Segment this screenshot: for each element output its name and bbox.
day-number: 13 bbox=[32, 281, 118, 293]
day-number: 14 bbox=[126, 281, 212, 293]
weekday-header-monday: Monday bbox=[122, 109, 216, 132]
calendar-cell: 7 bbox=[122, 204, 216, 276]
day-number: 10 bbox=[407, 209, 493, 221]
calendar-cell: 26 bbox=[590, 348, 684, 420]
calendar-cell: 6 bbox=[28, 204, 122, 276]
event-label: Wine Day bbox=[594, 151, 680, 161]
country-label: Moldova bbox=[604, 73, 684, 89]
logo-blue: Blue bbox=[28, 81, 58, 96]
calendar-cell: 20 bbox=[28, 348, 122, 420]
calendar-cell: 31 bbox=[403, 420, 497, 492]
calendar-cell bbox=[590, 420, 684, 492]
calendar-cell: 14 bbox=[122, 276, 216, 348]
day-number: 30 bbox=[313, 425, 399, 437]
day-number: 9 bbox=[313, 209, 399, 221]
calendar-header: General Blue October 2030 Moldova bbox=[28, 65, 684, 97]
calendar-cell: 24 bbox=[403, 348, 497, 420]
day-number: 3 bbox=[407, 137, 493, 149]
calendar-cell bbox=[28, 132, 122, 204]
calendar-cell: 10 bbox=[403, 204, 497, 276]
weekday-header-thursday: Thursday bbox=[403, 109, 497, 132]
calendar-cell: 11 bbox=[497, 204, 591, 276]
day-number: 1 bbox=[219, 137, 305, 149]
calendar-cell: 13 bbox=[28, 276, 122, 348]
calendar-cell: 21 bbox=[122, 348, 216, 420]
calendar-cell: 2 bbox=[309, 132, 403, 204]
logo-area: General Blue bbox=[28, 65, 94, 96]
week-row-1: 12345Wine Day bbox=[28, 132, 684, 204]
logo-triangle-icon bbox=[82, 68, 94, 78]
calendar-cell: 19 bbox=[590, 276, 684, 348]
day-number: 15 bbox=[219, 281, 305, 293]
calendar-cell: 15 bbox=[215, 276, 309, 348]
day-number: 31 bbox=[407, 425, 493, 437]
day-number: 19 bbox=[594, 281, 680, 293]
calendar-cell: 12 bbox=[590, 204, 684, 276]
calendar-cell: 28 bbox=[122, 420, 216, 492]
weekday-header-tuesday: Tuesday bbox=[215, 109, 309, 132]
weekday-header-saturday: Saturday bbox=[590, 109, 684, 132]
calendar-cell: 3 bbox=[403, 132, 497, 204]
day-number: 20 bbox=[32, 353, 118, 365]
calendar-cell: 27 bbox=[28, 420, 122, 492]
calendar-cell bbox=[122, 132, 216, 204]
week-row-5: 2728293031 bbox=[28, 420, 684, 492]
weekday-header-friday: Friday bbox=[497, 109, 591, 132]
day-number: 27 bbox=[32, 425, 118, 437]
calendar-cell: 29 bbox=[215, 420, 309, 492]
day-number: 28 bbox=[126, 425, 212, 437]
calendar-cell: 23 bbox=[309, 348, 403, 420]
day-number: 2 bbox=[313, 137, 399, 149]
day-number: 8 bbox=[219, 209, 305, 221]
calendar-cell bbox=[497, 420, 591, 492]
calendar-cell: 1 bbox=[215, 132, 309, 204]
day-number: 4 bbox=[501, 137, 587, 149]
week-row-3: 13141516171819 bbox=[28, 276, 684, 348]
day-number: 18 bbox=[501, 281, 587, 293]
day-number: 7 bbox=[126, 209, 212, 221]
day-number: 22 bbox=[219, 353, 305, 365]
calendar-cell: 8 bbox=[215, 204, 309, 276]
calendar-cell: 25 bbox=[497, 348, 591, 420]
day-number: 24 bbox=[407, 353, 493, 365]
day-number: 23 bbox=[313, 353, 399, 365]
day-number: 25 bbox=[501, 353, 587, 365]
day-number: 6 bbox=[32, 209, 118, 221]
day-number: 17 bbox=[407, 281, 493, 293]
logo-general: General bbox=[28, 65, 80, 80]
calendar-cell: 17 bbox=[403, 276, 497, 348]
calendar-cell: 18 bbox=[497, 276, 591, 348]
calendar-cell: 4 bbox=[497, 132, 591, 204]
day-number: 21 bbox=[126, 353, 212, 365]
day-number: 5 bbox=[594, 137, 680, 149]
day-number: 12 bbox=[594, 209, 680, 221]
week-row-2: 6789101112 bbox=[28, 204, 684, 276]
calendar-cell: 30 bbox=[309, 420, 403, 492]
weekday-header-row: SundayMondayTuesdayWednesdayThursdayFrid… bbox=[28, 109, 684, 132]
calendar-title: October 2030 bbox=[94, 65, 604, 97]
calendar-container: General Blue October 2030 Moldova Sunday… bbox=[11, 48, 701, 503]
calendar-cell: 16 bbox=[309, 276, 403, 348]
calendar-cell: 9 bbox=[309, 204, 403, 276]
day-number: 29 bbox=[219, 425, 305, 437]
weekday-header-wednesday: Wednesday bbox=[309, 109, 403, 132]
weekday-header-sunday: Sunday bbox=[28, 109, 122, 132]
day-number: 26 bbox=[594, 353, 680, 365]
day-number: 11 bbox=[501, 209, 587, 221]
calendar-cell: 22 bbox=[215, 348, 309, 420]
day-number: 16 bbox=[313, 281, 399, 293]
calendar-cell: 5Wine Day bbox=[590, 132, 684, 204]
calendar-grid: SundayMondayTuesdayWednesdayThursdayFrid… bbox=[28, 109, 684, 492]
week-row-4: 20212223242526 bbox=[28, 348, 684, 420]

EXERCISE BRIEF: Output the lines above verbatim and in full.

FINAL ANSWER:
Segment this screenshot: for each element output its name and bbox.
day-number: 13 bbox=[32, 281, 118, 293]
day-number: 14 bbox=[126, 281, 212, 293]
weekday-header-monday: Monday bbox=[122, 109, 216, 132]
calendar-cell: 7 bbox=[122, 204, 216, 276]
day-number: 10 bbox=[407, 209, 493, 221]
calendar-cell: 26 bbox=[590, 348, 684, 420]
calendar-cell: 6 bbox=[28, 204, 122, 276]
event-label: Wine Day bbox=[594, 151, 680, 161]
country-label: Moldova bbox=[604, 73, 684, 89]
logo-blue: Blue bbox=[28, 81, 58, 96]
calendar-cell: 20 bbox=[28, 348, 122, 420]
calendar-cell: 31 bbox=[403, 420, 497, 492]
calendar-cell bbox=[590, 420, 684, 492]
calendar-cell: 14 bbox=[122, 276, 216, 348]
day-number: 30 bbox=[313, 425, 399, 437]
day-number: 9 bbox=[313, 209, 399, 221]
calendar-header: General Blue October 2030 Moldova bbox=[28, 65, 684, 97]
calendar-cell: 24 bbox=[403, 348, 497, 420]
day-number: 3 bbox=[407, 137, 493, 149]
calendar-cell bbox=[28, 132, 122, 204]
calendar-cell: 10 bbox=[403, 204, 497, 276]
weekday-header-thursday: Thursday bbox=[403, 109, 497, 132]
calendar-cell: 11 bbox=[497, 204, 591, 276]
day-number: 1 bbox=[219, 137, 305, 149]
calendar-cell: 13 bbox=[28, 276, 122, 348]
calendar-cell: 21 bbox=[122, 348, 216, 420]
calendar-cell: 2 bbox=[309, 132, 403, 204]
logo-area: General Blue bbox=[28, 65, 94, 96]
week-row-1: 12345Wine Day bbox=[28, 132, 684, 204]
logo-triangle-icon bbox=[82, 68, 94, 78]
calendar-cell: 19 bbox=[590, 276, 684, 348]
day-number: 15 bbox=[219, 281, 305, 293]
calendar-cell: 15 bbox=[215, 276, 309, 348]
day-number: 31 bbox=[407, 425, 493, 437]
day-number: 19 bbox=[594, 281, 680, 293]
calendar-cell: 12 bbox=[590, 204, 684, 276]
calendar-cell: 28 bbox=[122, 420, 216, 492]
weekday-header-tuesday: Tuesday bbox=[215, 109, 309, 132]
weekday-header-saturday: Saturday bbox=[590, 109, 684, 132]
calendar-cell: 3 bbox=[403, 132, 497, 204]
day-number: 20 bbox=[32, 353, 118, 365]
calendar-cell: 27 bbox=[28, 420, 122, 492]
calendar-cell bbox=[122, 132, 216, 204]
week-row-5: 2728293031 bbox=[28, 420, 684, 492]
weekday-header-friday: Friday bbox=[497, 109, 591, 132]
day-number: 27 bbox=[32, 425, 118, 437]
calendar-cell: 29 bbox=[215, 420, 309, 492]
day-number: 28 bbox=[126, 425, 212, 437]
calendar-cell: 23 bbox=[309, 348, 403, 420]
day-number: 2 bbox=[313, 137, 399, 149]
day-number: 8 bbox=[219, 209, 305, 221]
calendar-cell bbox=[497, 420, 591, 492]
calendar-cell: 1 bbox=[215, 132, 309, 204]
day-number: 4 bbox=[501, 137, 587, 149]
week-row-3: 13141516171819 bbox=[28, 276, 684, 348]
day-number: 18 bbox=[501, 281, 587, 293]
day-number: 7 bbox=[126, 209, 212, 221]
day-number: 22 bbox=[219, 353, 305, 365]
calendar-cell: 8 bbox=[215, 204, 309, 276]
calendar-cell: 25 bbox=[497, 348, 591, 420]
day-number: 24 bbox=[407, 353, 493, 365]
day-number: 23 bbox=[313, 353, 399, 365]
day-number: 25 bbox=[501, 353, 587, 365]
day-number: 6 bbox=[32, 209, 118, 221]
day-number: 17 bbox=[407, 281, 493, 293]
logo-general: General bbox=[28, 65, 80, 80]
calendar-cell: 17 bbox=[403, 276, 497, 348]
calendar-cell: 18 bbox=[497, 276, 591, 348]
calendar-cell: 4 bbox=[497, 132, 591, 204]
day-number: 21 bbox=[126, 353, 212, 365]
day-number: 5 bbox=[594, 137, 680, 149]
day-number: 12 bbox=[594, 209, 680, 221]
week-row-2: 6789101112 bbox=[28, 204, 684, 276]
calendar-cell: 30 bbox=[309, 420, 403, 492]
weekday-header-row: SundayMondayTuesdayWednesdayThursdayFrid… bbox=[28, 109, 684, 132]
calendar-title: October 2030 bbox=[94, 65, 604, 97]
calendar-container: General Blue October 2030 Moldova Sunday… bbox=[11, 48, 701, 503]
calendar-cell: 16 bbox=[309, 276, 403, 348]
calendar-cell: 9 bbox=[309, 204, 403, 276]
day-number: 29 bbox=[219, 425, 305, 437]
weekday-header-wednesday: Wednesday bbox=[309, 109, 403, 132]
weekday-header-sunday: Sunday bbox=[28, 109, 122, 132]
day-number: 26 bbox=[594, 353, 680, 365]
day-number: 11 bbox=[501, 209, 587, 221]
calendar-cell: 22 bbox=[215, 348, 309, 420]
day-number: 16 bbox=[313, 281, 399, 293]
calendar-cell: 5Wine Day bbox=[590, 132, 684, 204]
calendar-grid: SundayMondayTuesdayWednesdayThursdayFrid… bbox=[28, 109, 684, 492]
week-row-4: 20212223242526 bbox=[28, 348, 684, 420]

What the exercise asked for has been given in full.